Una mujer entrada en años se acerca a mí y me agarra la muñeca. Es así como le gusta practicar a Zi-zhen, dice. Por cierto, camarada Lan Ping, Zi-zhen es una excelente tiradora. Zi-zhen me llevaba a verla practicar. Le encantaba hacerlo de noche. Sobre todo las noches sin luna. Encendía diez antorchas a unos cien metros de distancia y disparaba con sus dos pistolas. Tatatatata, tatatatata… Diez tiros y caían las diez antorchas… A continuación me hacía colocar otra tanda de antorchas, y otra tanda… Tatatatatata, tatatatata…

Las alumnas observan a la joven de Shanghai como si vieran a un campesino despellejar una serpiente. La joven se niega a que jueguen con ella. ¡Qué mujer! ¡Qué héroe!, exclama con una voz llena de admiración.

Él envía a Pequeño Dragón para invitarme a tomar el té. Estamos incómodos. Entre nosotros se interpone la invisible Zi-zhen. Mientras yo opto por callar, él empieza a burlarse. Más tarde descubro que le va la burla. Se burla, sobre todo, cuando trata de castigar. Habla afectuoso. Una no sabe nunca lo que se avecina.

He estado pensando en lo que me contaste el otro día sobre tu experiencia en Pekín, dice él. Bebe un sorbo de té. Me gustaría compartir contigo parte de la mía. También tuvo lugar en Pekín. Era 1918 y tenía veinticinco años. Era estudiante a tiempo parcial en la Universidad Normal de Pekín. Trabajaba en la sala de correo y en la biblioteca. Mi cargo era tan insignificante que la gente me evitaba. Yo sabía que algo no marchaba. Durante cientos de años los estudiantes habían permanecido al margen del pueblo, y empecé a soñar con una época en que los estudiantes enseñarían a los culíes, porque éstos sin duda tenían tanto derecho como el resto a ser educados.
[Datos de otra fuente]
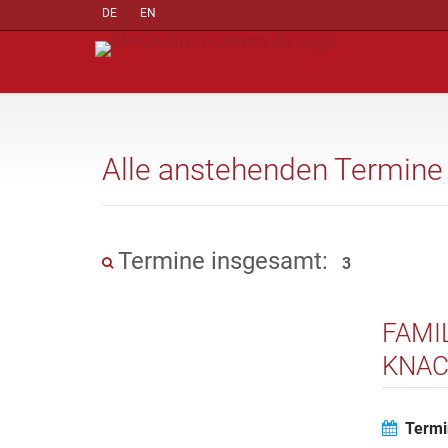
DE
EN
Alle anstehenden Termine
Termine insgesamt:
3
FAMI
KNAC
Termi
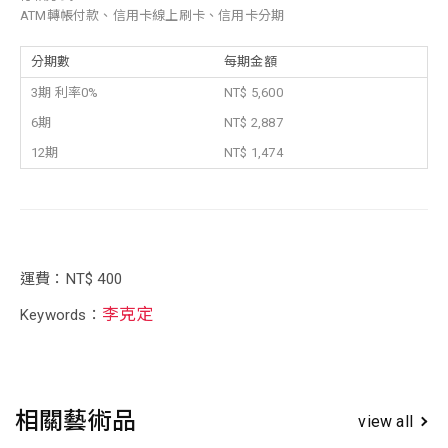
ATM轉帳付款、信用卡線上刷卡、信用卡分期
分期數
每期金額
3期 利率0%
NT$ 5,600
6期
NT$ 2,887
12期
NT$ 1,474
運費：NT$ 400
李克定
Keywords：
相關藝術品
view all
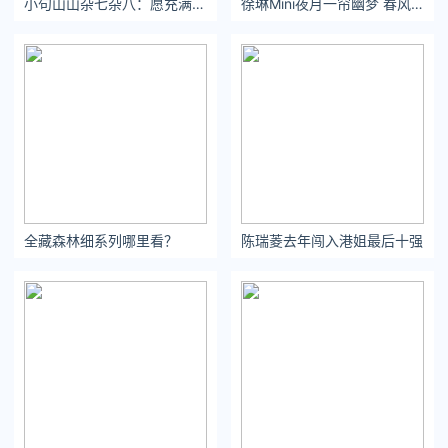
小句山山杂七杂八：愿充满温柔 阳光 ​​​​
徐琳Mini夜月一帘幽梦 春风十里柔情 ​​​​
宝岛版《婚姻保卫战》。
因为剧版《犀利人妻》反响很好，隋棠又紧锣密鼓拍了电影版。
2012年，电影版《犀利人妻》上映后，也异常火爆。
拿下两亿新台币的高票房，成为当年台湾爱情片票房冠军。
（热
全藏森林细系列哪里看？
陈瑞菱去年闯入港姐最后十强
度和当年热映的《那些年，我们一起追过的女孩》不相上下）
而这部片子，也成了隋棠演艺生涯中，非常重要的转折点。
因为电影版在台湾很受欢迎，大陆也引进了版权，在2013年的跨
年档上映。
La verdad es que Mao no logró llamar la atención en Pekín. El paleto del campo se sintió humillado. No logra olvidar la decepcionante experiencia. Más tarde se convierte en uno de sus motivos para pedir la gran rebelión: la Revolución Cultural. Para castigar a los eruditos de toda la nación por el sufrimiento de sus primeros años. Pero en ese momento la joven de Shanghai no lo comprende. Tardará cuarenta años en entender el verdadero significado de esa anécdota. Cuando lo haga se convertirá en el caballo de batalla de Mao.

Ella cree que él sabe cómo animarla, de modo que escucha.

Mis condiciones de vida en Pekín eran bastante precarias. Contrastaban con la belleza de la vieja capital. Me alojaba en un lugar llamado El Pozo de los Tres Ojos, donde compartía una habitación diminuta con otras siete personas. Por la noche nos apretujábamos todos en la gran cama de adobe que se calentaba por debajo. Apenas teníamos espacio para darnos la vuelta y cada vez que necesitaba hacerlo debía avisar a los que tenía a cada lado.

A la joven no le importa si el hombre que tiene ante ella está describiéndole su futura casa. Lo que le preocupa es lograr que se deshaga de la mujer que se interpone entre ambos.

Ayer sentí el calor de la temprana primavera del norte, dice Mao con los ojos brillantes. Los ciruelos florecen mientras el hielo cubre el lago Pei. Me trae a la memoria el poema de un poeta de la dinastía Tang, Tse Tsan, «Diez mil melocotoneros que florecen de la mañana a la noche».

A la joven se le escapa el encanto del poema, pero percibe los sentimientos que le inspiran a él los versos.